5. Hak dalam kehidupan publik dan politik
Dalam kehidupan publik dan politik, setiap perempuan berhak untuk memilih dan dipilih.Setelah berhasil terpilih lewat proses yang demokratis, perempuan juga harus mendapatkan kesempatan yang sama untuk berpartisipasi dalam perumusan kebijakan pemerintah hingga implementasinya
Bagaimana implemantasinya ?
Instrumen lainnya yang menjadi pijakan adalah kita adalah Universal Declaration of Human Rights (Deklarasi Universal Hak Asasi Manusia, untuk selanjutnya disebut sebagai UDHR).

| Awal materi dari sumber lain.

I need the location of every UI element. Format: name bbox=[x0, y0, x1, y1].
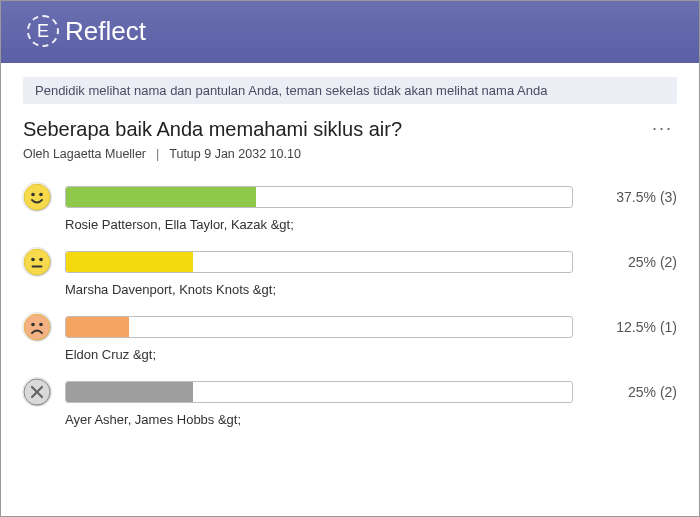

UDHR adalah sebuah instrumen hak asasi manusia yang diadopsi oleh Majelis Umum Perserikatan Bangsa-Bangsa pada tanggal 10 Desember 1948 di Paris, Perancis. Tanggal ini selanjutnya diakui sebagai Hari Hak Asasi Manusia di seluruh dunia. Instrumen tersebut memuat berbagai prinsip-prinsip dasar hak asasi manusia seperti hak untuk hidup, hak untuk terbebas dari perbudakan, hak atas kebebasan beragama, hak atas kebebasan berkumpul dan berserikat, hingga hak atas kebebasan berpikir dan menyapaikan pendapat dan bereskpresi. Bersifat universal bagi seluruh umat manusia.

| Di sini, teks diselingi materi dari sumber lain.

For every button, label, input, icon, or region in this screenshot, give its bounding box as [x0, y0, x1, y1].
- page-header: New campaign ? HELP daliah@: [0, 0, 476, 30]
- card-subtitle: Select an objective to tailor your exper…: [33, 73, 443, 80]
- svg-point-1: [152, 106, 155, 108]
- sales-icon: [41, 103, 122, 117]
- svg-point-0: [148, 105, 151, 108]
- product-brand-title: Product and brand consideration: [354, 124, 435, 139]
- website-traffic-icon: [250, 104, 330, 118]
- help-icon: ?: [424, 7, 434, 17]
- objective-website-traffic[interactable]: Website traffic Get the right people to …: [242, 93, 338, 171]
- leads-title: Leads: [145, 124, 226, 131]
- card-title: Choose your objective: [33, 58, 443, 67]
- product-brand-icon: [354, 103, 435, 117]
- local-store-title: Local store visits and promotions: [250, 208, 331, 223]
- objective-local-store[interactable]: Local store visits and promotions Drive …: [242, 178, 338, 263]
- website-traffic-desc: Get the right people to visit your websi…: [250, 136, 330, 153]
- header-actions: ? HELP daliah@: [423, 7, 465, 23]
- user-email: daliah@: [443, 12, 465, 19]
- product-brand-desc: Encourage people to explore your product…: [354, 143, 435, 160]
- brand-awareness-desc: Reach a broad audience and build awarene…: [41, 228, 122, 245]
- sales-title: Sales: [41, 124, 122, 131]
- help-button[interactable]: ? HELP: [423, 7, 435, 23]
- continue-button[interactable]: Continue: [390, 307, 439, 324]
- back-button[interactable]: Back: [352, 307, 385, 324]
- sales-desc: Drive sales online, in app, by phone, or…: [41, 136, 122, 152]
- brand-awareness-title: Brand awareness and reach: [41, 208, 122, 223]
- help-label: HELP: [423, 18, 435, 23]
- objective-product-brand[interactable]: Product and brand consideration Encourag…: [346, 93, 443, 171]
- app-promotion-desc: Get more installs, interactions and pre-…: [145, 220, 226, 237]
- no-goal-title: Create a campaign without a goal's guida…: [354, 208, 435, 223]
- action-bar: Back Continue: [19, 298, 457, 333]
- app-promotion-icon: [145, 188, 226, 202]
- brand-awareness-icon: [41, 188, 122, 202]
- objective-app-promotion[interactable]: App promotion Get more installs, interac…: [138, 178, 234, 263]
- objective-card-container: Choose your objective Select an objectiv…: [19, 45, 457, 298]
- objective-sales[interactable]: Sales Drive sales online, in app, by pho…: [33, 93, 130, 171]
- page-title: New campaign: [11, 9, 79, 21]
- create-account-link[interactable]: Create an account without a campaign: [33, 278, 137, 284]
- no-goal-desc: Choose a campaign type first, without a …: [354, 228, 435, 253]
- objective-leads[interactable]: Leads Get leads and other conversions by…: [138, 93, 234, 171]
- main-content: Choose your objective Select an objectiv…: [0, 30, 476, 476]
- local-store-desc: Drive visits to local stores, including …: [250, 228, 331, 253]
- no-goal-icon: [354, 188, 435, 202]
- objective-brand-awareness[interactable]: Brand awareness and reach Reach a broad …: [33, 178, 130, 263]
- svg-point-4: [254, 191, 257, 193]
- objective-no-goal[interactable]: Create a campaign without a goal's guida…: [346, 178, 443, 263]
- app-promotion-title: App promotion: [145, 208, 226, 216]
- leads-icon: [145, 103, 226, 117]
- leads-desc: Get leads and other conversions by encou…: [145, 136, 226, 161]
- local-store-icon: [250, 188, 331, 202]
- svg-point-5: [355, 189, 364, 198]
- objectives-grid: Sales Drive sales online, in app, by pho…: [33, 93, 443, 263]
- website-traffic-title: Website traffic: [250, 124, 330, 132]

Namun demkian, banyak data menunjukan masih banyak terjadinya pelanggaran hak asasi terhadap perempuan. Catatan Tahunan (CATAHU) Komnas Perempuan di tahun 2020 menyebutkan terdapat 431.471 kasus Kekerasan terhadap Perempuan (KtP) selama tahun 2019. Dari jumlah yang dicatat tersebut 75% merupakan kasus di ranah domestik dan 24% lainnya adalah kasus yang terjadi di ranah publik dan komunitas. Sementara bila ditelusuri lebih jauh kasus-kasus yang terjadi di ranah publik tersebut sebagian besar – sebanyak 58% – adalah kasus kekerasan seksual.
Terang benderang nya fakta di atas bahkan tidak mampu menggerakkan komitmen Dewan Pimpinan Rakyat (DPR) untuk mengesahkan RUU Penghapusan Kekerasan Seksual (RUU PKS). Padahal jaminan penegakan hukum yang dapat diberikan regulasi ini memberikan secercah harapan bagi perempuan untuk memperoleh hak perlindungan dari praktek kekerasan seksual yang sebagian besar berakar dari konstruksi sosial dan kultural. Spektrum kekerasan berbasis gender yang dihadapi perempuan semakin beragam dalam ruang virtual.
Selain itu berbagai pelanggaran HAM berat masa lalu terhadap perempuan misalnya pada peristiwa 65 atau konflik Aceh misalanya sampai hari ini tidak pernah diselesaikan secara jelas. Ada indikasi impunitas di sana.